§ Task statement: Write out every record below exactly, leaving the pictures out.

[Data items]
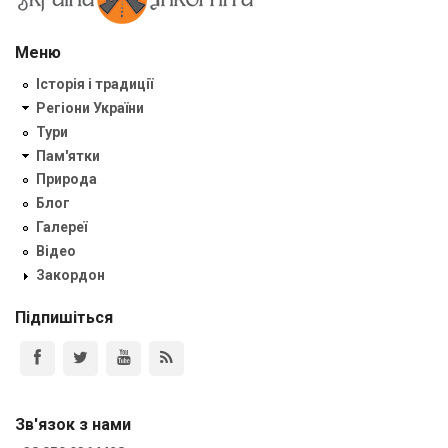
Меню
Історія і традиції
Регіони України
Тури
Пам'ятки
Природа
Блог
Галереї
Відео
Закордон
Підпишіться
Зв'язок з нами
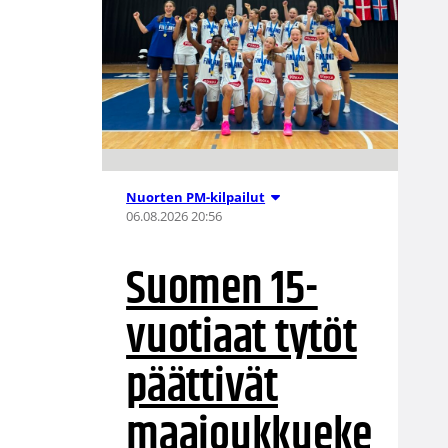
Nuorten PM-kilpailut
06.08.2026 20:56
Suomen 15-
vuotiaat tytöt
päättivät
maajoukkueke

§ Written response:
Меню
Історія і традиції
Регіони України
Тури
Пам'ятки
Природа
Блог
Галереї
Відео
Закордон
Підпишіться
Зв'язок з нами
Nuorten PM-kilpailut
06.08.2026 20:56
Suomen 15-
vuotiaat tytöt
päättivät
maajoukkueke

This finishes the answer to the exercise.